Tarihi biraz incelediğimizde İbn-i Rüşd’ün Latinceye çevrilen eserlerinin batıda çok uzun yıllar okutulmasının en önemli sebeplerinden biri, onun aklı ön plana çıkaran düşünceleri ve bu düşüncelerinin kitaplarında vuku bulmuş olmasıdır. Nakilci bir anlayışa sahip olan Gazali’ye karşı akılcı tarafı temsil eden İbn-i Rüşd, Gazali’nin Tehâfütü’l Felâsife eserine karşılık Tehafüt-üt Tehafüt adlı kitabını kaleme almıştır. Gazali’nin aksine felsefenin insanı dinden çıkarmayacağını, akletmenin bir sorun değil Allah’ın bir emri olduğunu savunmuştur. Elbette bu durum günümüzde hala tartışılmaktadır. Fakat tartışan taraflar birbirlerini dinlemek yerine eleştiri oklarını atmaya başladıkları sürece kimse kimseyi anlayamayacaktır.

 

Uzun yıllardır gördüğümüz, tanık olduğumuz en önemli gerçeklik, en büyük korkunun yine en büyük fikir adamlarına karşı beslendiğidir. Şeyh Ahmed Yasin’i de 70 küsür yaşında tekerlekli sandalyesinin üstünde katlettiren şey, bu korkunun bir tezahürüdür.

 

“Müslümanlara da ilme önem vermelerini tavsiye ediyorum. İlim gelecekte bizim düşmanımıza karşı zafer elde etmekte kullanacağımız silahımız olacak. Cehaletle zafer elde edemeyiz.
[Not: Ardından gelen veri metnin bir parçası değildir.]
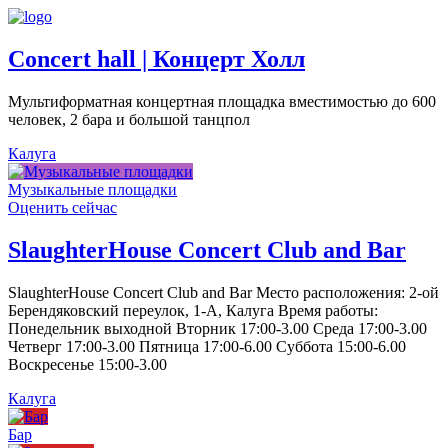
Concert hall | Концерт Холл
Мультиформатная концертная площадка вместимостью до 600
человек, 2 бара и большой танцпол
Калуга
Музыкальные площадки
Оценить сейчас
SlaughterHouse Concert Club and Bar
SlaughterHouse Concert Club and Bar Место расположения: 2-ой
Берендяковский переулок, 1-А, Калуга Время работы:
Понедельник выходной Вторник 17:00-3.00 Среда 17:00-3.00
Четверг 17:00-3.00 Пятница 17:00-6.00 Суббота 15:00-6.00
Воскресенье 15:00-3.00
Калуга
Бар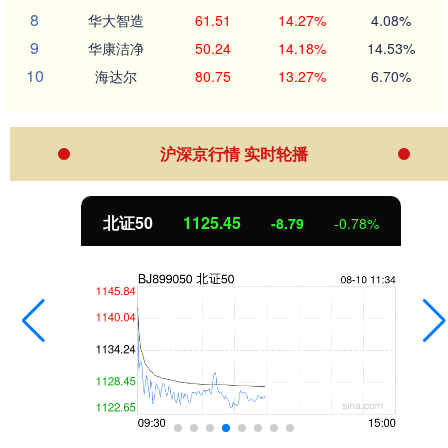
8
华大智造
61.51
14.27%
4.08%
9
华康洁净
50.24
14.18%
14.53%
10
海达尔
80.75
13.27%
6.70%
沪深京行情 实时轮播
北证50
1125.45
-8.79
-0.78%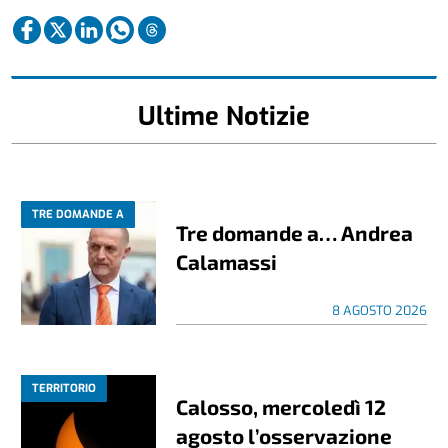
Ultime Notizie
TRE DOMANDE A
Tre domande a… Andrea
Calamassi
8 AGOSTO 2026
TERRITORIO
Calosso, mercoledì 12
agosto l’osservazione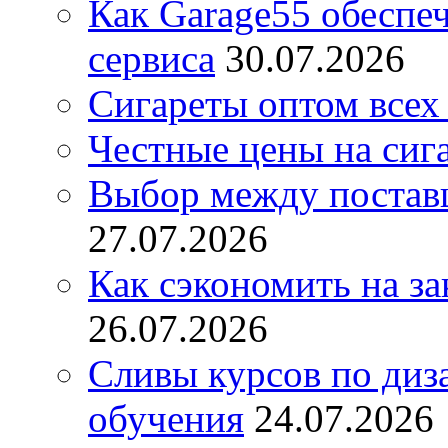
Как Garage55 обеспе
сервиса
30.07.2026
Сигареты оптом всех
Честные цены на сиг
Выбор между постав
27.07.2026
Как сэкономить на за
26.07.2026
Сливы курсов по диз
обучения
24.07.2026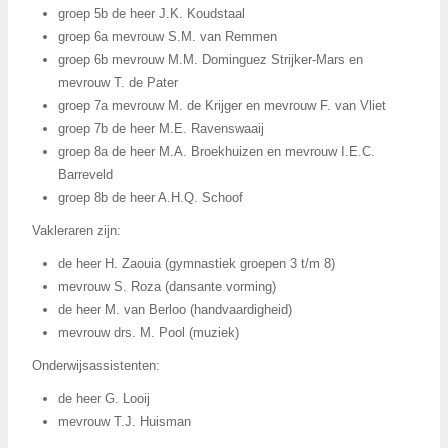
groep 5b de heer J.K. Koudstaal
groep 6a mevrouw S.M. van Remmen
groep 6b mevrouw M.M. Dominguez Strijker-Mars en
mevrouw T. de Pater
groep 7a mevrouw M. de Krijger en mevrouw F. van Vliet
groep 7b de heer M.E. Ravenswaaij
groep 8a de heer M.A. Broekhuizen en mevrouw I.E.C.
Barreveld
groep 8b de heer A.H.Q. Schoof
Vakleraren zijn:
de heer H. Zaouia (gymnastiek groepen 3 t/m 8)
mevrouw S. Roza (dansante vorming)
de heer M. van Berloo (handvaardigheid)
mevrouw drs. M. Pool (muziek)
Onderwijsassistenten:
de heer G. Looij
mevrouw T.J. Huisman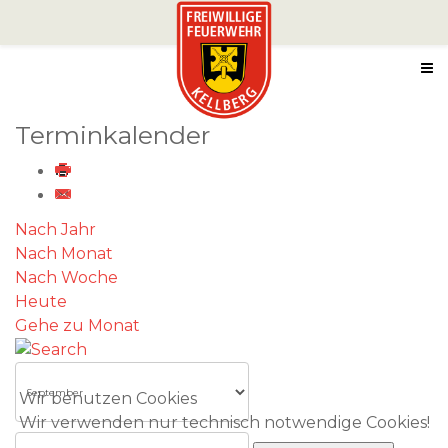
Terminkalender
Nach Jahr
Nach Monat
Nach Woche
Heute
Gehe zu Monat
Wir benutzen Cookies
Wir verwenden nur technisch notwendige Cookies!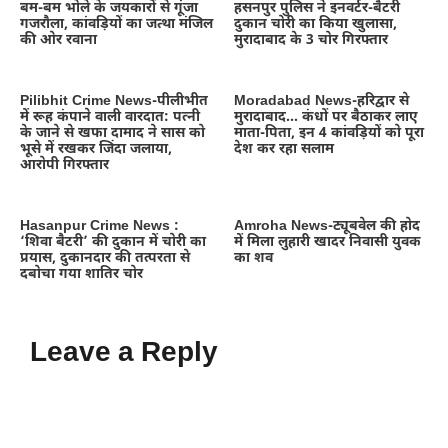
बम-बम भोले के जयकारों से गूंजा
हसनपुर पुलिस ने इनवर्टर-बैटरी
गजरौला, कांवड़ियों का जत्था मंजिल
दुकान चोरी का किया खुलासा,
की ओर रवाना
मुरादाबाद के 3 चोर गिरफ्तार
Pilibhit Crime News-पीलीभीत
Moradabad News-हरिद्वार से
में रूह कंपाने वाली वारदात: पत्नी
मुरादाबाद… कंधों पर बैठाकर लाए
के जाने से खफा दामाद ने सास को
माता-पिता, इन 4 कांवड़ियों को पूरा
भूसे में रखकर जिंदा जलाया,
देश कर रहा सलाम
आरोपी गिरफ्तार
Hasanpur Crime News :
Amroha News-ट्यूबवेल की होद
‘शिवा बैटरी’ की दुकान में चोरी का
में मिला लुहारी खादर निवासी युवक
प्रयास, दुकानदार की तत्परता से
का शव
दबोचा गया शातिर चोर
Leave a Reply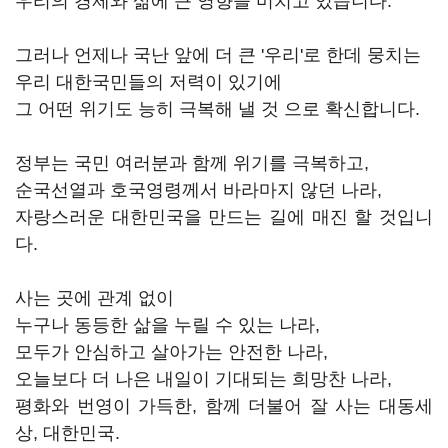
우리의 경제와 삶에 큰 영향을 미치고 있습니다.
그러나 언제나 국난 앞에 더 큰 '우리'로 한데 뭉치는
우리 대한국민들의 저력이 있기에
그 어떤 위기도 능히 극복해 낼 것 으로 확신합니다.
정부는 국민 여러분과 함께 위기를 극복하고,
순국선열과 호국영령께서 바라마지 않던 나라,
자랑스러운 대한민국을 만드는 길에 매진 할 것입니
다.
사는 곳에 관계 없이
누구나 동등한 삶을 누릴 수 있는 나라,
모두가 안심하고 살아가는 안전한 나라,
오늘보다 더 나은 내일이 기대되는 희망찬 나라,
평화와 번영이 가득한, 함께 더불어 잘 사는 대동세
상, 대한민국.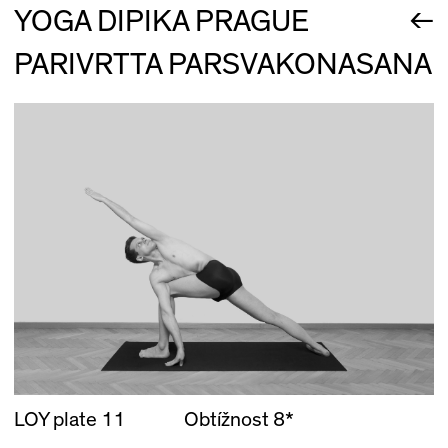
←
YOGA DIPIKA PRAGUE
PARIVRTTA PARSVAKONASANA
LOY plate 11
Obtížnost 8*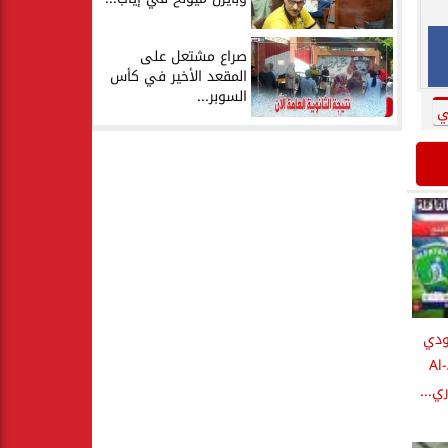
صراع مشتعل على
المقعد الأخير في كأس
السوبر...
ي
ودي
Al-
ي...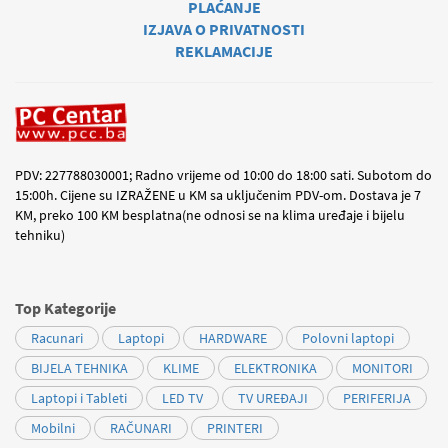
PLAĆANJE
IZJAVA O PRIVATNOSTI
REKLAMACIJE
PDV: 227788030001; Radno vrijeme od 10:00 do 18:00 sati. Subotom do
15:00h. Cijene su IZRAŽENE u KM sa uključenim PDV-om. Dostava je 7
KM, preko 100 KM besplatna(ne odnosi se na klima uređaje i bijelu
tehniku)
Top Kategorije
Racunari
Laptopi
HARDWARE
Polovni laptopi
BIJELA TEHNIKA
KLIME
ELEKTRONIKA
MONITORI
Laptopi i Tableti
LED TV
TV UREĐAJI
PERIFERIJA
Mobilni
RAČUNARI
PRINTERI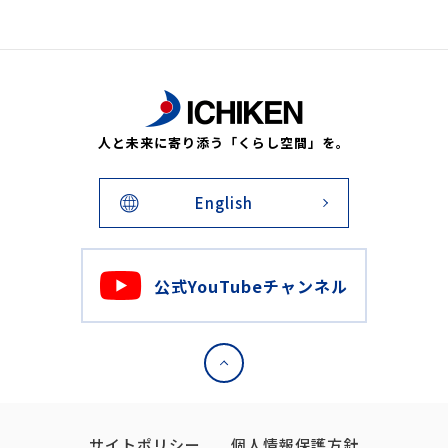
人と未来に寄り添う「くらし空間」を。
English
公式YouTubeチャンネル
サイトポリシー
個人情報保護方針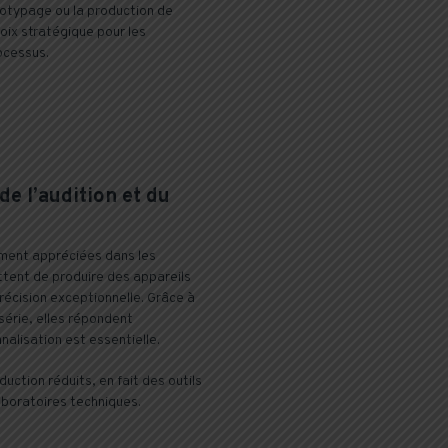
totypage ou la production de
oix stratégique pour les
ocessus.
e l’audition et du
ement appréciées dans les
ttent de produire des appareils
récision exceptionnelle. Grâce à
 série, elles répondent
alisation est essentielle.
uction réduits, en fait des outils
laboratoires techniques.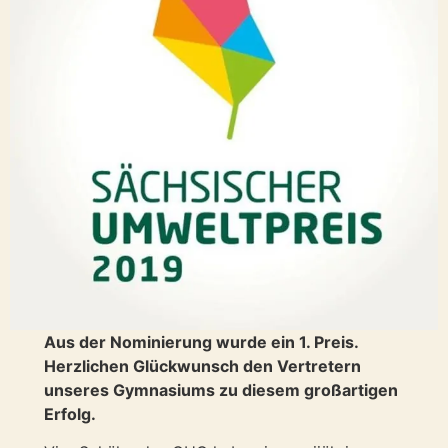
Aus der Nominierung wurde ein 1. Preis.
Herzlichen Glückwunsch den Vertretern
unseres Gymnasiums zu diesem großartigen
Erfolg.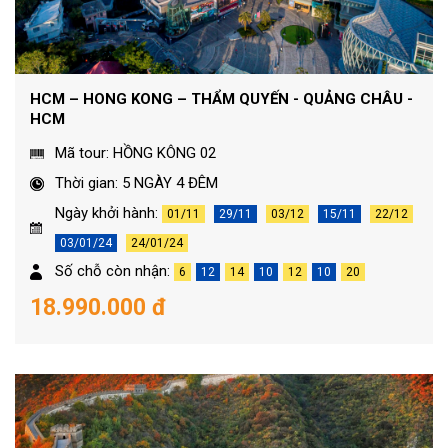
HCM – HONG KONG – THẨM QUYẾN - QUẢNG CHÂU -
HCM
Mã tour: HỒNG KÔNG 02
Thời gian: 5 NGÀY 4 ĐÊM
Ngày khởi hành:
01/11
29/11
03/12
15/11
22/12
03/01/24
24/01/24
Số chỗ còn nhận:
6
12
14
10
12
10
20
18.990.000 đ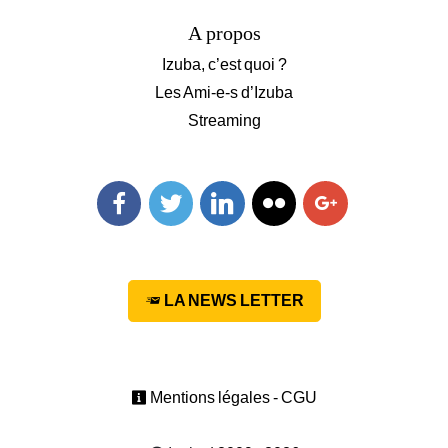
A propos
Izuba, c’est quoi ?
Les Ami-e-s d’Izuba
Streaming
Facebook
Twitter
Linkedin
Flickr
Googleplus
LA NEWS LETTER
Mentions légales - CGU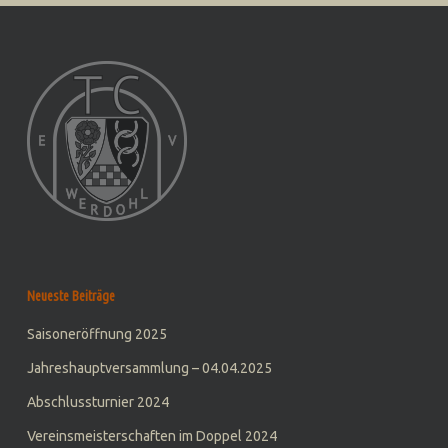
Neueste Beiträge
Saisoneröffnung 2025
Jahreshauptversammlung – 04.04.2025
Abschlussturnier 2024
Vereinsmeisterschaften im Doppel 2024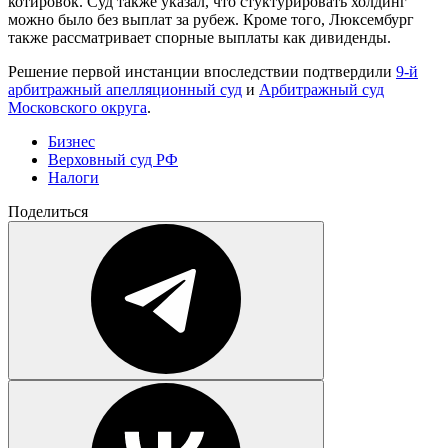
котировок. Суд также указал, что стуктурировать холдинг
можно было без выплат за рубеж. Кроме того, Люксембург
также рассматривает спорные выплаты как дивиденды.
Решение первой инстанции впоследствии подтвердили
9-й
арбитражный апелляционный суд
и
Арбитражный суд
Московского округа
.
Бизнес
Верховный суд РФ
Налоги
Поделиться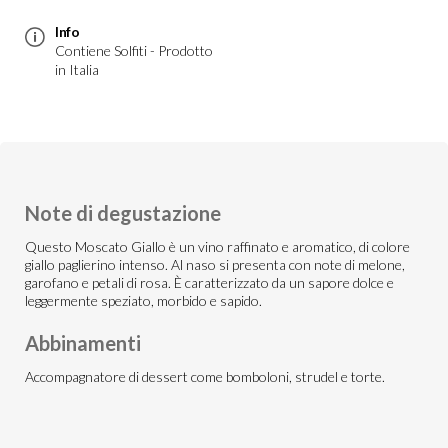
Info
Contiene Solfiti - Prodotto
in Italia
Note di degustazione
Questo Moscato Giallo è un vino raffinato e aromatico, di colore
giallo paglierino intenso. Al naso si presenta con note di melone,
garofano e petali di rosa. È caratterizzato da un sapore dolce e
leggermente speziato, morbido e sapido.
Abbinamenti
Accompagnatore di dessert come bomboloni, strudel e torte.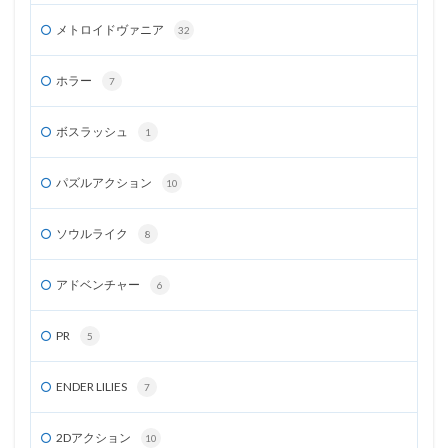
メトロイドヴァニア
32
ホラー
7
ボスラッシュ
1
パズルアクション
10
ソウルライク
8
アドベンチャー
6
PR
5
ENDER LILIES
7
2Dアクション
10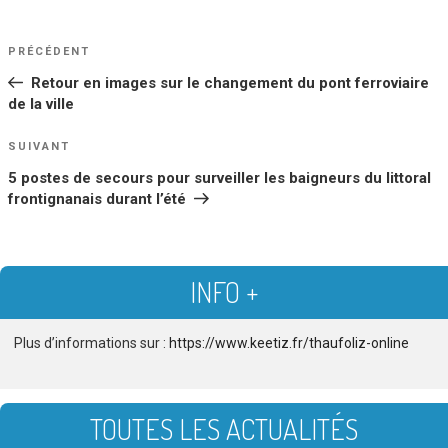
NAVIGATION
Article
PRÉCÉDENT
DE
précédent
Retour en images sur le changement du pont ferroviaire
L’ARTICLE
de la ville
Article
SUIVANT
suivant
5 postes de secours pour surveiller les baigneurs du littoral
frontignanais durant l’été
INFO +
Plus d’informations sur :
https://www.keetiz.fr/thaufoliz-online
TOUTES LES ACTUALITÉS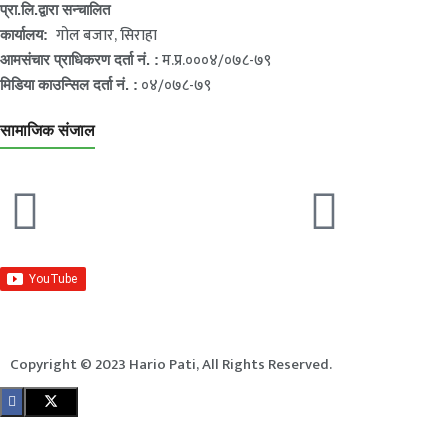
प्रा.लि.द्वारा सन्चालित
गोल बजार, सिराहा
कार्यालय:
म.प्र.०००४/०७८-७९
आमसंचार प्राधिकरण दर्ता नं. :
०४/०७८-७९
मिडिया काउन्सिल दर्ता नं. :
सामाजिक संजाल
Copyright © 2023 Hario Pati, All Rights Reserved.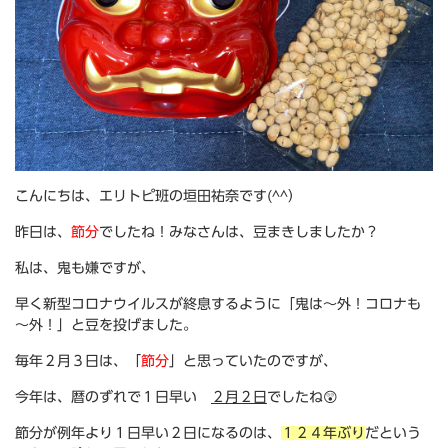
こんにちは、エリトピ班の垣田祐奈です(^^）
昨日は、
節分
でしたね！みなさんは、豆まきしましたか？
私は、鬼も嫌ですが、
早く新型コロナウイルスが終息するように「鬼は～外！コロナも
～外！」と豆を投げました。
毎年２月３日は、「
節分
」と思っていたのですが、
今年は、暦のずれで１日早い
２月２日
でしたね😲
節分が例年より１日早い２日になるのは、
１２４年ぶり
だという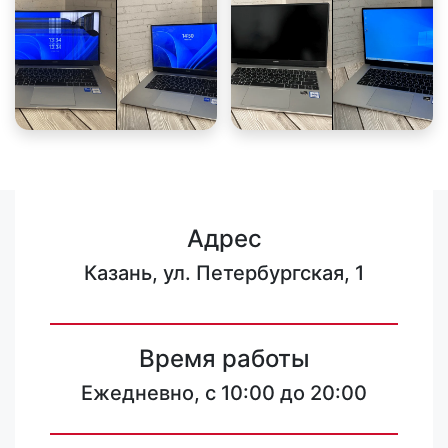
Адрес
Казань, ул. Петербургская, 1
Время работы
Ежедневно, с 10:00 до 20:00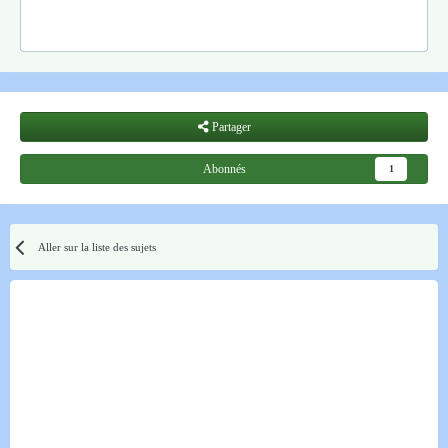
Partager
Abonnés
1
Aller sur la liste des sujets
Dini, dünyayı ve ahireti kuşatacak bir ilimle ancak zafer elde edebiliriz.”

 

Ahmed Yasin ve onun gibilerin sahip olduğu bu düşünce yapısı öteden beri bazılarını hep korkutmuştur. İleriye gitmenin doğru kullanılan bir akıl, irade ve çabayla olacağını savunan Ahmed Yasin gibi ilim insanlarının aslında yaptıkları, Allah’ın ayetlerine uygun yaşamaya çalışmaktır.

 

“Eğer söz dinleseydik, yahut aklımızı kullansaydık, şu çılgın ateş halkı arasında bulunmazdık” diyecekler.